Are varicose veins a problem for you?
Do you suffer from varicose veins? They are the unsightly rope like structures that can bulge in your lower legs. These are generally caused by weak or damaged valves within our legs. A person’s heart pumps oxygen rich blood and nutrients to every place within the body through arteries. The veins carry the blood back to the heart. To keep the blood within the vein moving back towards the heart, the veins contain valves that act as a one-way flap. These valves keep blood from flowing backwards as it moves up the legs against gravity. If these valves weaken or become damaged, the blood can leak back down the legs and collect in dilated veins called varicosities.
The varicose veins can be the source of multiple complaints besides just the bulging unsightly veins noted in your lower leg. These symptoms include pain, leg heaviness, burning, itching, swelling, and skin changes or skin ulcerations. If you suffer from any of these symptoms your varicose veins should be treated.

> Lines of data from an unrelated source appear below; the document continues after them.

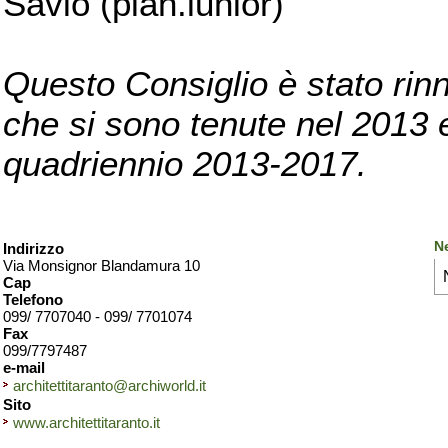
Savio (pian.iunior)
Questo Consiglio è stato rinn
che si sono tenute nel 2013 e 
quadriennio 2013-2017.
Ne
Indirizzo
Via Monsignor Blandamura 10
Cap
Telefono
099/ 7707040 - 099/ 7701074
Fax
099/7797487
e-mail
architettitaranto@archiworld.it
Sito
www.architettitaranto.it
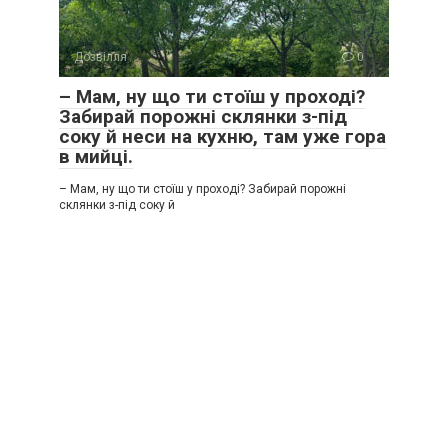
Дозвілля
0
– Мам, ну що ти стоїш у проході?
Забирай порожні склянки з-під
соку й неси на кухню, там уже гора
в мийці.
– Мам, ну що ти стоїш у проході? Забирай порожні
склянки з-під соку й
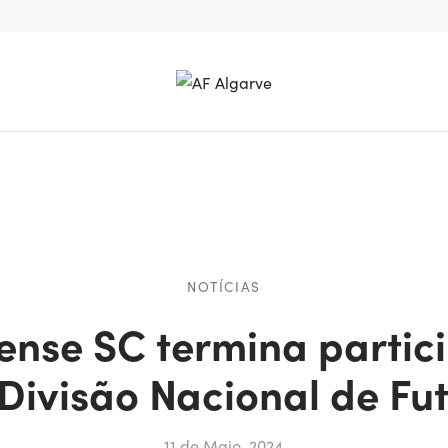
NOTÍCIAS
ense SC termina partic
 Divisão Nacional de Fut
11 de Maio, 2024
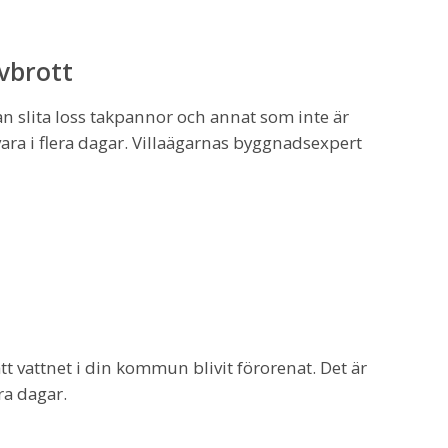
vbrott
n slita loss takpannor och annat som inte är
ara i flera dagar. Villaägarnas byggnadsexpert
tt vattnet i din kommun blivit förorenat. Det är
ra dagar.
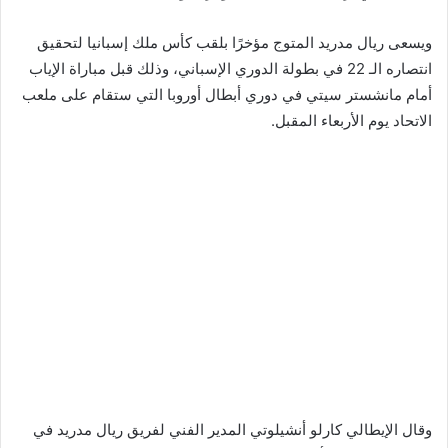
ويسعى ريال مدريد المتوج مؤخرًا بلقب كأس ملك إسبانيا لتحقيق
انتصاره الـ 22 في بطولة الدوري الإسباني، وذلك قبل مباراة الإياب
أمام مانشستر سيتي في دوري أبطال أوروبا التي ستقام على ملعب
الاتحاد يوم الأربعاء المقبل.
وقال الإيطالي كارلو أنشيلوتي المدير الفني لفريق ريال مدريد في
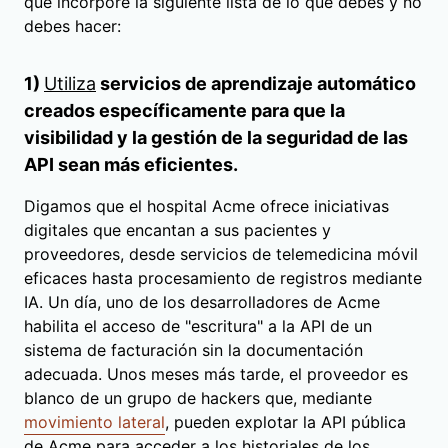
que incorpore la siguiente lista de lo que debes y no
debes hacer:
1)
Utiliza
servicios de aprendizaje automático
creados específicamente para que la
visibilidad y la gestión de la seguridad de las
API sean más eficientes.
Digamos que el hospital Acme ofrece iniciativas
digitales que encantan a sus pacientes y
proveedores, desde servicios de telemedicina móvil
eficaces hasta procesamiento de registros mediante
IA. Un día, uno de los desarrolladores de Acme
habilita el acceso de "escritura" a la API de un
sistema de facturación sin la documentación
adecuada. Unos meses más tarde, el proveedor es
blanco de un grupo de hackers que, mediante
movimiento lateral
, pueden explotar la API pública
de Acme para acceder a los historiales de los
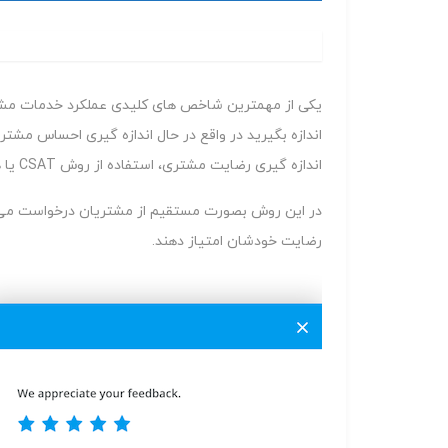
یکی از مهمترین شاخص های کلیدی عملکرد خدمات مشت
اندازه بگیرید در واقع در حال اندازه گیری احساس مشت
اندازه گیری رضایت مشتری، استفاده از روش CSAT یا همان امتیاز رضایت مشتری است.
در این روش بصورت مستقیم از مشتریان درخواست می ش
رضایت خودشان امتیاز دهند.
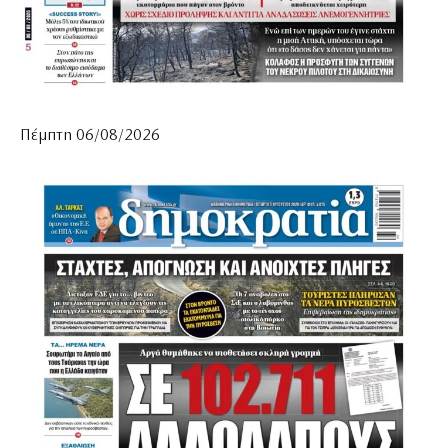
Πέμπτη 06/08/2026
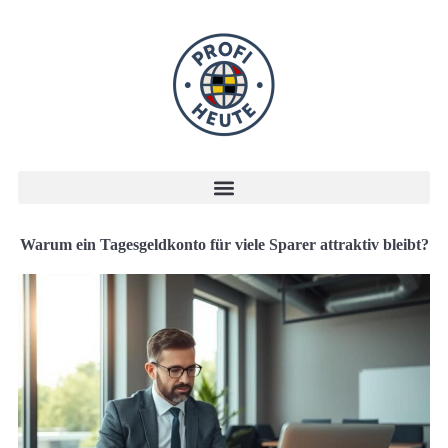
Warum ein Tagesgeldkonto für viele Sparer attraktiv bleibt?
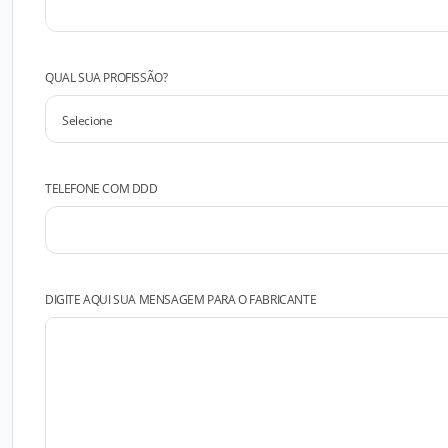
QUAL SUA PROFISSÃO?
TELEFONE COM DDD
DIGITE AQUI SUA MENSAGEM PARA O FABRICANTE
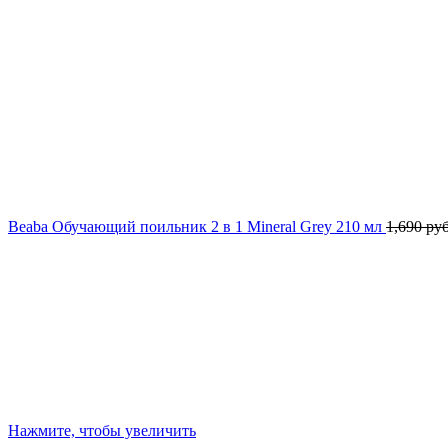
Beaba Обучающий поильник 2 в 1 Mineral Grey 210 мл
1,690
руб
Нажмите, чтобы увеличить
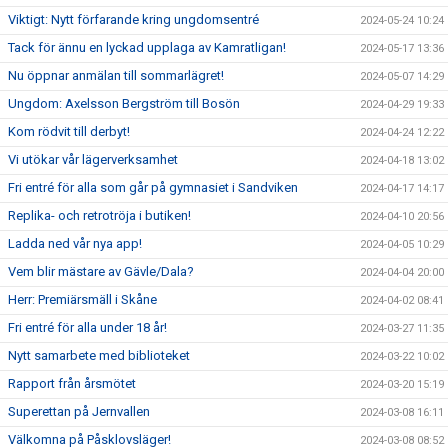
Viktigt: Nytt förfarande kring ungdomsentré
2024-05-24 10:24
Tack för ännu en lyckad upplaga av Kamratligan!
2024-05-17 13:36
Nu öppnar anmälan till sommarlägret!
2024-05-07 14:29
Ungdom: Axelsson Bergström till Bosön
2024-04-29 19:33
Kom rödvit till derbyt!
2024-04-24 12:22
Vi utökar vår lägerverksamhet
2024-04-18 13:02
Fri entré för alla som går på gymnasiet i Sandviken
2024-04-17 14:17
Replika- och retrotröja i butiken!
2024-04-10 20:56
Ladda ned vår nya app!
2024-04-05 10:29
Vem blir mästare av Gävle/Dala?
2024-04-04 20:00
Herr: Premiärsmäll i Skåne
2024-04-02 08:41
Fri entré för alla under 18 år!
2024-03-27 11:35
Nytt samarbete med biblioteket
2024-03-22 10:02
Rapport från årsmötet
2024-03-20 15:19
Superettan på Jernvallen
2024-03-08 16:11
Välkomna på Påsklovsläger!
2024-03-08 08:52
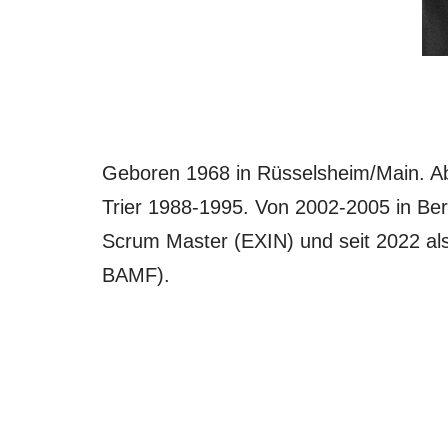
Geboren 1968 in Rüsselsheim/Main. Abi
Trier 1988-1995. Von 2002-2005 in Berli
Scrum Master (EXIN) und seit 2022 al
BAMF).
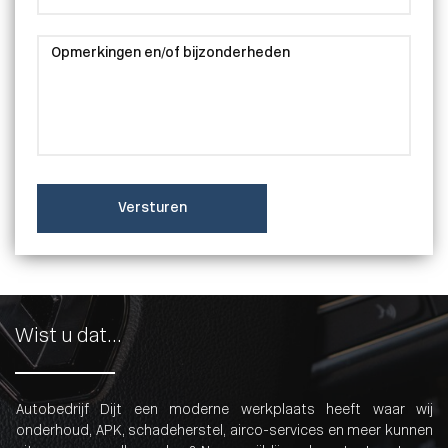
Versturen
Wist u dat...
Autobedrijf Dijt een moderne werkplaats heeft waar wij
onderhoud, APK, schadeherstel, airco-services en meer kunnen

Gone are the days of the old vein stripping surgeries. New, minimally invasive techniques performed in a physician’s office are the treatments offered today to patients with varicose veins. The techniques may include a catheter threaded into the vein, and heated with radiofrequency waves to destroy the lining of the vein. This procedure welds the vein closed, thus stopping blood from flowing through the vein. Sclerotherapy is a technique which injects a medication into the varicose veins. The medication destroys the lining of the vein and causes the vein to scar down, resulting in stoppage of blood flow. Lastly, surgical removal of a large ropey varicose vein may be required by the technique of ambulatory phlebectomy. All these techniques change the blood flow within the leg veins so that it is routed into normal functioning veins.
If you or a loved one has problems with varicose veins then a discussion with your primary care physician is in order. A referral to a vein treatment center could put the spring back in your step.